> _WHAT THE EXERCISE ASKS_: Write every record below out exactly; no images.
----- ENTRIES SUPPLIED
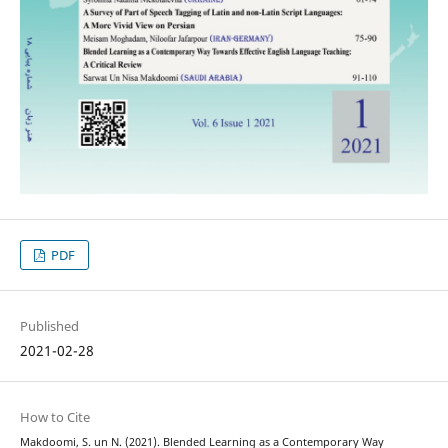
PDF
Published
2021-02-28
How to Cite
Makdoomi, S. un N. (2021). Blended Learning as a Contemporary Way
----------
> _THE ANSWER_:
PDF
Published
2021-02-28
How to Cite
Makdoomi, S. un N. (2021). Blended Learning as a Contemporary Way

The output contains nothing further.